/---

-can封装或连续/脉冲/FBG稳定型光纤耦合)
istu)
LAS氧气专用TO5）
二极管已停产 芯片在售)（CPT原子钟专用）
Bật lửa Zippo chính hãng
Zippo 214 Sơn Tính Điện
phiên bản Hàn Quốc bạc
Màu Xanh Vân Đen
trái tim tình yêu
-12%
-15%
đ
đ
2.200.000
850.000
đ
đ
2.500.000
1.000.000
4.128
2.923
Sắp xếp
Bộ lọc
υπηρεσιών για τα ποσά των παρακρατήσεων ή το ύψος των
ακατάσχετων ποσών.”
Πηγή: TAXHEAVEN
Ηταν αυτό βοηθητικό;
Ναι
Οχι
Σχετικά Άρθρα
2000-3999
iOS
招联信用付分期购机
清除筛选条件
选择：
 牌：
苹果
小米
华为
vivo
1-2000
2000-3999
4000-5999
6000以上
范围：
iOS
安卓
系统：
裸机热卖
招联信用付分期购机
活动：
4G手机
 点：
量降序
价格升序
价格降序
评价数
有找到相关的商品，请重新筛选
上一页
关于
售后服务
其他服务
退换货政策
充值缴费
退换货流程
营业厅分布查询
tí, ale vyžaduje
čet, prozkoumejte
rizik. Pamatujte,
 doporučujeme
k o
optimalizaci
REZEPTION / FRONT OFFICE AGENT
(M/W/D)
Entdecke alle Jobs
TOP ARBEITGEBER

\---
/---

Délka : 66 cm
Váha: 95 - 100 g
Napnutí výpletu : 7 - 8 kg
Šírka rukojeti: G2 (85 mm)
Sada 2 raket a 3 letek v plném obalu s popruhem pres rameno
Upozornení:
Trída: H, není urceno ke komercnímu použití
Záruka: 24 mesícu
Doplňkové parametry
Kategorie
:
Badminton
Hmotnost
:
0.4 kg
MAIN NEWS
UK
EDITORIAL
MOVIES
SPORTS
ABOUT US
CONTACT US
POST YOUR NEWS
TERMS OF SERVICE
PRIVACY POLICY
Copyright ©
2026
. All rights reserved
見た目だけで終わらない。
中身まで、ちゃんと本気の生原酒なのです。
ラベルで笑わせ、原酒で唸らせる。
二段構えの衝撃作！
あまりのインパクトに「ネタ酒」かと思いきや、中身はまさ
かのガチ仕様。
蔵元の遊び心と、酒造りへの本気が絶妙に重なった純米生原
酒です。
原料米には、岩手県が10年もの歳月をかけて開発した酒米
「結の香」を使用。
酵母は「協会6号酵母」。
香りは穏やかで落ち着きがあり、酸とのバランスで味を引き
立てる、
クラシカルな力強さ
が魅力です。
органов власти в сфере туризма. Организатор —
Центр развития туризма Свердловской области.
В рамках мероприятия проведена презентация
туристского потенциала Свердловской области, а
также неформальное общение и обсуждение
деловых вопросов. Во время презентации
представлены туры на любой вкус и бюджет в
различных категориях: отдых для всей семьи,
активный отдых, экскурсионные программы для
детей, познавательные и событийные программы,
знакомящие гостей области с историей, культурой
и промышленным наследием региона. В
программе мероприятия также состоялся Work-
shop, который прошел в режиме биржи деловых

\---

• Problem statement
Every line of the material above that includes the string "деловых" is required.

• Result
деловых вопросов. Во время презентации
shop, который прошел в режиме биржи деловых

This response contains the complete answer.